SILVIA SPERLING
CANABARRO
Mãe de um menino autista
10 de maio de 2014
Nada do que foi será
Hoje o tempo que me pertence é
muito mais rico e intenso
Tu chegaste e me tiraste várias
horas de sono e minha tranquilidade. Reduziste meus momentos de lazer e meus
prazeres egoístas. Me acrescentaste algumas linhas de expressão no rosto, dores
corriqueiras em meu corpo e constantes no meu coração. Desestabilizaste meu
plano de vida, bagunçaste minha rotina e me puseste frente a frente com
sentimentos perturbadores e, muitas vezes, pouco nobres. Me fizeste rever
conceitos e sonhos, abandonar projetos pessoais e frivolidades.

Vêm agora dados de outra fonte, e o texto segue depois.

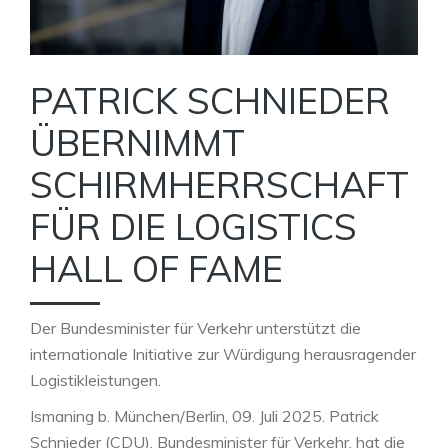
PATRICK SCHNIEDER
ÜBERNIMMT
SCHIRMHERRSCHAFT
FÜR DIE LOGISTICS
HALL OF FAME
Der Bundesminister für Verkehr unterstützt die
internationale Initiative zur Würdigung herausragender
Logistikleistungen.
Ismaning b. München/Berlin, 09. Juli 2025. Patrick
Schnieder (CDU), Bundesminister für Verkehr, hat die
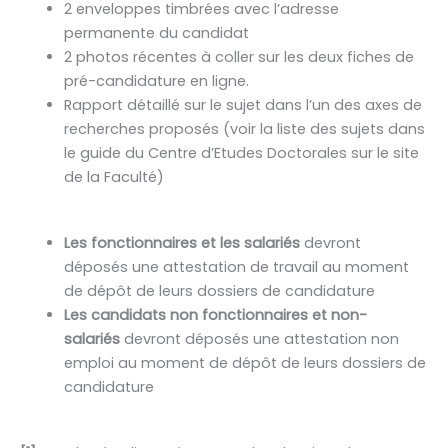
2 enveloppes timbrées avec l’adresse
permanente du candidat
2 photos récentes à coller sur les deux fiches de
pré-candidature en ligne.
Rapport détaillé sur le sujet dans l’un des axes de
recherches proposés (voir la liste des sujets dans
le guide du Centre d’Etudes Doctorales sur le site
de la Faculté)
Les fonctionnaires et les salariés
devront
déposés une attestation de travail au moment
de dépôt de leurs dossiers de candidature
Les candidats non fonctionnaires et non-
salariés
devront déposés une attestation non
emploi au moment de dépôt de leurs dossiers de
candidature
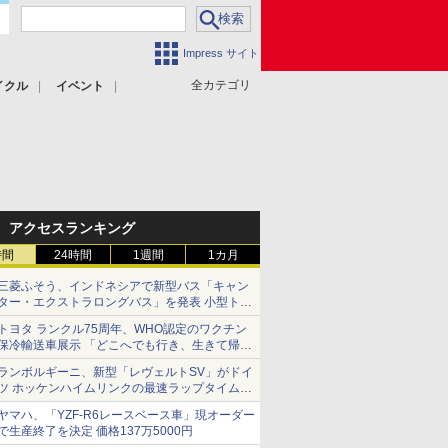
Impress サイト
全カテゴリ
イクル
イベント
アクセスランキング
時間
24時間
1週間
1カ月
三菱ふそう、インドネシアで新型バス「キャン
ター・エクストラロングバス」を発表 小型トラ
ックベースの観光・旅客輸送向けバス
トヨタ ランクル75周年、WHO認定のワクチン
保冷輸送車展示 「どこへでも行き、生きて帰っ
てこられる」ランドクルーザーで命をつなぐ
ランボルギーニ、新型「レヴェルトSV」がドイ
ツ ホッケンハイムリンクの最速ラップタイムを
記録
ヤマハ、「YZF-R6レースベース車」現オーダー
で生産終了を決定 価格137万5000円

No entanto, me trouxeste a
consciência de ser uma mulher poderosa, com múltiplos talentos e possuidora de
uma força inexplicável e inesgotável. Se já me melhoraste não sei, pois
continuo com o mesmo temperamento explosivo e com a necessidade imperativa de
organização.
Mas sei que contigo ao meu lado
estou num bom caminho, porque teus olhos brilhantes e cheios de vida e alegria
são a luz no breu da tua doença, e teu sorriso frequentemente escancarado em
teu rosto espanta qualquer presença nefasta de nosso convívio. És meu escudo
protetor, a razão do meu abrir de olhos a cada manhã e a mola propulsora que me
direciona à reflexão e à ação mais coerente.

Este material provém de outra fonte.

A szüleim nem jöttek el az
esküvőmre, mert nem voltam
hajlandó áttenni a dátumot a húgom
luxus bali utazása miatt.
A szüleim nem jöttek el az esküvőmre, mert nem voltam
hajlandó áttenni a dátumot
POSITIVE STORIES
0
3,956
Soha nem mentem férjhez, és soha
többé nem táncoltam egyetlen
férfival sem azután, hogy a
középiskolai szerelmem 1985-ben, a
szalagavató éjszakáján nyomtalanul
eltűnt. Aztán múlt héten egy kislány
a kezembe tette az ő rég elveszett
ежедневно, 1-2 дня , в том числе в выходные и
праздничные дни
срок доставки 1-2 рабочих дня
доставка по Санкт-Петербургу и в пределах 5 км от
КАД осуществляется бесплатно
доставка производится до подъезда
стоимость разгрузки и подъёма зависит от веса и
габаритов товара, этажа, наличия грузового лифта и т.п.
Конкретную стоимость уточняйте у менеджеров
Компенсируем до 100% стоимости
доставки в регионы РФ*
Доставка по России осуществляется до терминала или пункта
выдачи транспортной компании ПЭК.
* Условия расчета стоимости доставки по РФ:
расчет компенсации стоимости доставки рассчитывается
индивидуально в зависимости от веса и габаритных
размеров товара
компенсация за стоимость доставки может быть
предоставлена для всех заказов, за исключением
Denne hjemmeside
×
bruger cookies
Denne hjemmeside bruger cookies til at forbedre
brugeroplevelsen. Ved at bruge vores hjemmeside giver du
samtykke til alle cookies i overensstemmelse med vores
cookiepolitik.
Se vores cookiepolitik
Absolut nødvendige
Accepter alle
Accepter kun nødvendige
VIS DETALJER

Se antes de ti eu possuía todo o
tempo do mundo, hoje o tempo que me pertence é muito mais rico e intenso, e
degusto cada segundo com um paladar aguçado de uma gourmet. Expando os minutos
de maneira em que eu e você caibamos. Tuas vontades, meus desejos, teus
lamentos, minha fúria.
Já não busco a felicidade plena,
pois tua chegada me trouxe a sabedoria, e com ela enxergo que a plenitude é
surreal e a felicidade efêmera. E entre as perdas e ganhos da maternidade
cresce somente uma certeza, a de que o melhor que me trouxeste é o que tentarei
te retribuir a cada dia: um amor incomensurável.